▶ _AVAILABLE RECORDS_:
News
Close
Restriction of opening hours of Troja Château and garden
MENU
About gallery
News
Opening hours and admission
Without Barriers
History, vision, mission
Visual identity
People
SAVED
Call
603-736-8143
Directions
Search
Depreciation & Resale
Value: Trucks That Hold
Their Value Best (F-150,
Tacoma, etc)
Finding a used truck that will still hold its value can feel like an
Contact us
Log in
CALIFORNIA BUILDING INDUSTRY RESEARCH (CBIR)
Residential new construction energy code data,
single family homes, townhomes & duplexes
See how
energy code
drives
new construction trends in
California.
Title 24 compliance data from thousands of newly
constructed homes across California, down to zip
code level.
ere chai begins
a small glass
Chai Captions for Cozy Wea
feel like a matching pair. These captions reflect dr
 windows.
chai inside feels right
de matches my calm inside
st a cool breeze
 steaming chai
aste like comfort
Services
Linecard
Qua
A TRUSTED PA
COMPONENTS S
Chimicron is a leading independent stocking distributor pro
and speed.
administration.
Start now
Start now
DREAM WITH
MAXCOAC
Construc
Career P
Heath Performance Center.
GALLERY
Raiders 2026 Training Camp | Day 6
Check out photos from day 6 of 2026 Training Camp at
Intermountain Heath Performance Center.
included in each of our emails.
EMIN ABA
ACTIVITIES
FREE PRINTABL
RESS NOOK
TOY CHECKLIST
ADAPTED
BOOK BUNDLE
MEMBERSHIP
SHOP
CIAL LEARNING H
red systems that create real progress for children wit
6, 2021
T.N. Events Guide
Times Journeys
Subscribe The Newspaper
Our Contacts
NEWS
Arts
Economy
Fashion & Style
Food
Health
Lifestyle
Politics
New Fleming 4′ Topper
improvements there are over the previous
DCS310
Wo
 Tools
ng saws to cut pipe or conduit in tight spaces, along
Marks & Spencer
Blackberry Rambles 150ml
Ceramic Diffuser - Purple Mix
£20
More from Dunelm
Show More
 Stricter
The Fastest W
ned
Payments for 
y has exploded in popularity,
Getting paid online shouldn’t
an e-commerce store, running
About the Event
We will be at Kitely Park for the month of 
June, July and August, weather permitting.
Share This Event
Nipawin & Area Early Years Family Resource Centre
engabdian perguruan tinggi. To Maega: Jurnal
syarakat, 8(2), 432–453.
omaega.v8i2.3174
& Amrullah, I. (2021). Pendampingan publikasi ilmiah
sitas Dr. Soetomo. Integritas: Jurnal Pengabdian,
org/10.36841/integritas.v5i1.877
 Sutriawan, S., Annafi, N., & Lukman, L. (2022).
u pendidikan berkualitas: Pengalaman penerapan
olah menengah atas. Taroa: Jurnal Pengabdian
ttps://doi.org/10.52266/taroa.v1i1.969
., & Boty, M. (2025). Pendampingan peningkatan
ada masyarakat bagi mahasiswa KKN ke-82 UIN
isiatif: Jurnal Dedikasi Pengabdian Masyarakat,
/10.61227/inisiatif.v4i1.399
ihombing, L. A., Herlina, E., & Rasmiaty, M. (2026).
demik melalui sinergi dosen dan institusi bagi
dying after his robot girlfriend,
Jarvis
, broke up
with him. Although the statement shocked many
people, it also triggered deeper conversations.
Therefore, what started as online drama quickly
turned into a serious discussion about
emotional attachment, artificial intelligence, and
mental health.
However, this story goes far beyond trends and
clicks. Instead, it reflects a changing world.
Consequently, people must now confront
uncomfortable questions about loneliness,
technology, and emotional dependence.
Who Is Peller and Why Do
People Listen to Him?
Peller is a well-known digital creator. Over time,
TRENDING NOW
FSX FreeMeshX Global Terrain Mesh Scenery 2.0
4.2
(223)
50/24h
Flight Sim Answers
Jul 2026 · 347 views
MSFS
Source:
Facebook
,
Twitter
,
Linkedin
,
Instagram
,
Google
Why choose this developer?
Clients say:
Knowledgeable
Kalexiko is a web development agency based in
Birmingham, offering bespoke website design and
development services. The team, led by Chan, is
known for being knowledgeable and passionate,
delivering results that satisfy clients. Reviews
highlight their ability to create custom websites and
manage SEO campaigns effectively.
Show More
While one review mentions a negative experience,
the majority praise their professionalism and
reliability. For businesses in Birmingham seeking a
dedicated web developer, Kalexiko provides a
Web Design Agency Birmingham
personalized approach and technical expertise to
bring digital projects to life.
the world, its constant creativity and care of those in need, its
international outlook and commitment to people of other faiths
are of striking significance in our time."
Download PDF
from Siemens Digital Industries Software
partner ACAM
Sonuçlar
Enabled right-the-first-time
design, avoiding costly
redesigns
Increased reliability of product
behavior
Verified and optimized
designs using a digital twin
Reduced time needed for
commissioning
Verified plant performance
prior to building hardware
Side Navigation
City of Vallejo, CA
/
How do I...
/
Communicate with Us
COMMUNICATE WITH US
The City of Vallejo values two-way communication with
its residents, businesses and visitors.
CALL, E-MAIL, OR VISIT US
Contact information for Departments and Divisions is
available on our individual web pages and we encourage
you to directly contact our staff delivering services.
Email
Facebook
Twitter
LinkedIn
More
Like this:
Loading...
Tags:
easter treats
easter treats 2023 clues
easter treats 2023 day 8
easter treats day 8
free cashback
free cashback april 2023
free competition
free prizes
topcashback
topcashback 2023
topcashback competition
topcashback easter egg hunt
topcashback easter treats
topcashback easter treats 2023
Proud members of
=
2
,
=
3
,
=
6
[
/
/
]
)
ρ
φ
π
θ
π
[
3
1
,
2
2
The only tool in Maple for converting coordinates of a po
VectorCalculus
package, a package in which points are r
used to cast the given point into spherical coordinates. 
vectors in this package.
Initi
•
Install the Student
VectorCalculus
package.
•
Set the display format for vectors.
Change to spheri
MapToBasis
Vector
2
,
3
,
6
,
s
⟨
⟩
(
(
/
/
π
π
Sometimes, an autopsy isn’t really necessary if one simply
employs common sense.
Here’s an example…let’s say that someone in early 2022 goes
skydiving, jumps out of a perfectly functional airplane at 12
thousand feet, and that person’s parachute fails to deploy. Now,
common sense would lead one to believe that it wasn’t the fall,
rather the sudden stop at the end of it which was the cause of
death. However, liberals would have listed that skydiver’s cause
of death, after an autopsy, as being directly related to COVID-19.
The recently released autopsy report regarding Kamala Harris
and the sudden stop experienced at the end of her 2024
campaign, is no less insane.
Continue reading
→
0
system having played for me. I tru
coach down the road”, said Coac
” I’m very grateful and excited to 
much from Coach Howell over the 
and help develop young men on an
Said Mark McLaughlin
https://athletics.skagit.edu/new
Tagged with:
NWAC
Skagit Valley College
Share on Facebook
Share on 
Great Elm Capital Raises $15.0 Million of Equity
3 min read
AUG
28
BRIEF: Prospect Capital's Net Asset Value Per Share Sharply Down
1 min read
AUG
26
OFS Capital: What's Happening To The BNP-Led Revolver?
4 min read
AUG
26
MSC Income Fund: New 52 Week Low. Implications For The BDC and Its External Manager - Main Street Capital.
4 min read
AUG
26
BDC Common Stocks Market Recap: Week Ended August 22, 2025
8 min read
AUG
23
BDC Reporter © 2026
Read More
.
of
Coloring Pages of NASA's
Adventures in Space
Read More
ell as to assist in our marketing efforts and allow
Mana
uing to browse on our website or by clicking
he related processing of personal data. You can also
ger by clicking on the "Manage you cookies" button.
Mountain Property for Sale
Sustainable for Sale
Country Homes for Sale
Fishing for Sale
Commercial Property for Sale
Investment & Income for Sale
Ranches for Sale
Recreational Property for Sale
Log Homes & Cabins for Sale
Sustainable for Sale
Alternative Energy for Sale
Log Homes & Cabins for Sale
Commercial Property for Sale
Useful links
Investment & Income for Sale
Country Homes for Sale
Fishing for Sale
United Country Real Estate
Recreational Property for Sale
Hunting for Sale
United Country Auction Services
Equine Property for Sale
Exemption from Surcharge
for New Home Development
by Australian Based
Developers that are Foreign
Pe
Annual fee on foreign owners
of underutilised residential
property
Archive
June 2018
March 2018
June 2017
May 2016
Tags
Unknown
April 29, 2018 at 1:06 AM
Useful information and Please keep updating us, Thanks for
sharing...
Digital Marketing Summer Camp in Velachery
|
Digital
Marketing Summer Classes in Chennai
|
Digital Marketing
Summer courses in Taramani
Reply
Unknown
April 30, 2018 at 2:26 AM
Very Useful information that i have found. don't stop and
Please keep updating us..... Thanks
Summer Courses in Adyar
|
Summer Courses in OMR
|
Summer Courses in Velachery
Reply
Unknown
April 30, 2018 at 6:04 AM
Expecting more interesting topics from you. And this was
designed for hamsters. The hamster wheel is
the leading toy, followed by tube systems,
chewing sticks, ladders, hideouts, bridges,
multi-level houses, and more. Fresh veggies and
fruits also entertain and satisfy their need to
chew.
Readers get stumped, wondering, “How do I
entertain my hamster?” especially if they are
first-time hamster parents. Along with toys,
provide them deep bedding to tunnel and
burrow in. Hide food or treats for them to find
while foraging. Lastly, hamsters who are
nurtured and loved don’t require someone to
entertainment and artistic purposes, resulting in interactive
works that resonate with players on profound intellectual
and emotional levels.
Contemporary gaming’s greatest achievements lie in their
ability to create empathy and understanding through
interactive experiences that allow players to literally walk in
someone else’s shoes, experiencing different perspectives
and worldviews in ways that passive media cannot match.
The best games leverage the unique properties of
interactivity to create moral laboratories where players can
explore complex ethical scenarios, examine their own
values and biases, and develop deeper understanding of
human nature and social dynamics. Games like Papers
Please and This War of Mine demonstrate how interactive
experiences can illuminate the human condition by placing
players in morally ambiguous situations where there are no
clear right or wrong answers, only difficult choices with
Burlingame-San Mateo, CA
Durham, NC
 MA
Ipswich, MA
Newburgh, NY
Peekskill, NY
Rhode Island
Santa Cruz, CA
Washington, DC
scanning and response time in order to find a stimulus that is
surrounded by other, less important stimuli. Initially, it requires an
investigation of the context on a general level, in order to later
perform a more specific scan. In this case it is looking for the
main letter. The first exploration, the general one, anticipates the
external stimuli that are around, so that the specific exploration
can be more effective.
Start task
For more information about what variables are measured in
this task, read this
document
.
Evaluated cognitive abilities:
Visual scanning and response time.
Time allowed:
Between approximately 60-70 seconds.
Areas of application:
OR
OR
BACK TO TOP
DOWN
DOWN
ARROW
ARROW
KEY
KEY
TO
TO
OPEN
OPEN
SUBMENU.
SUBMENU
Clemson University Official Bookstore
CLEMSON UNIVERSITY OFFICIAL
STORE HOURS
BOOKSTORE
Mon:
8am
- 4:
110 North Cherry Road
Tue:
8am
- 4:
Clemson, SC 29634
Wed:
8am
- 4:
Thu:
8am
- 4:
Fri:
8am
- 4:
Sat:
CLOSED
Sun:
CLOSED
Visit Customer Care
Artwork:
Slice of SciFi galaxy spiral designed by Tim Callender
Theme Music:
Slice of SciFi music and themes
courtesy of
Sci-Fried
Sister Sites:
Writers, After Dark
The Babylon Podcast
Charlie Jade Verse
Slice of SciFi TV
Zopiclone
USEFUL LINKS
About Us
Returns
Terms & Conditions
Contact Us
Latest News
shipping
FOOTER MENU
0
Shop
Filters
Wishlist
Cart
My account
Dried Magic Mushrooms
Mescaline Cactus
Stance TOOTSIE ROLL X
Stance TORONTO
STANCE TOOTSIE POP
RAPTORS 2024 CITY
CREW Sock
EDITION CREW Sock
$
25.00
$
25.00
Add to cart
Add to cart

▶ _WHAT THIS TASK INVOLVES_:
Some lines contain the word "leading". Pull each one out of the listing.

▶ _FINISHED TASK_:
Chimicron is a leading independent stocking distributor pro
the leading toy, followed by tube systems,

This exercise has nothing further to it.